**REQUIREMENT:** How many lines in the data hold the string "yang"? State the number alone.

**INFORMATION GIVEN:**
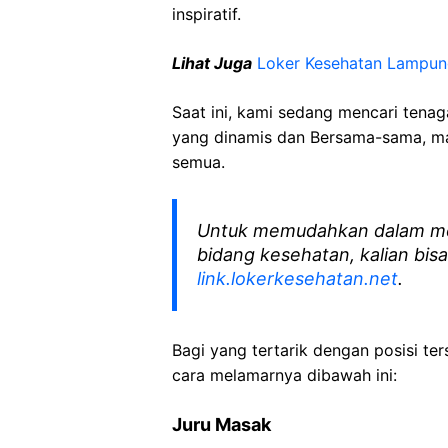
inspiratif.
Lihat Juga
Loker Kesehatan Lampun
Saat ini, kami sedang mencari tena
yang dinamis dan Bersama-sama, mar
semua.
Untuk memudahkan dalam me
bidang kesehatan, kalian bisa
link.lokerkesehatan.net
.
Bagi yang tertarik dengan posisi ters
cara melamarnya dibawah ini:
Juru Masak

**SOLUTION FOR THIS EXERCISE:** 2